Mont Blanc Forges Cluster from Smartphone Chips

By Timothy Prickett Morgan

November 22, 2013

The Mont Blanc project, an effort by a number of European supercomputing centers and vendors that seeks to create an energy-efficient supercomputer based on ARM processors and GPU coprocessors, has put together its third prototype. That is one more step on the path to an exascale system.

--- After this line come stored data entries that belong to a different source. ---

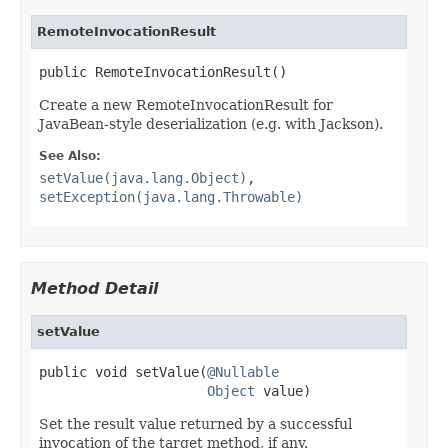
RemoteInvocationResult
public RemoteInvocationResult()
Create a new RemoteInvocationResult for
JavaBean-style deserialization (e.g. with Jackson).
See Also:
setValue(java.lang.Object)
,
setException(java.lang.Throwable)
Method Detail
setValue
public void setValue(
@Nullable
Object
 value)
Set the result value returned by a successful
invocation of the target method, if any.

The third generation machine, which is being shown off at the SC13 conference in Denver this week, is by far the most elegant one that the Mont Blanc project has created thus far. This prototype supercomputer actually bears the name of the project this time around, and was preceded by the Tibidabo and Petraforca clusters, which were based on a different collection of ARM processors and GPU accelerators.

Just because this design is elegant, don’t get the wrong idea, though. The Mont Blanc machine is still a prototype, cautions Alex Ramirez, leader of the Heterogeneous Architectures Research Group at BSC who heads up the Mont Blanc project.

“In order to make this a production product, we would have to go through at least one more generation,” he says.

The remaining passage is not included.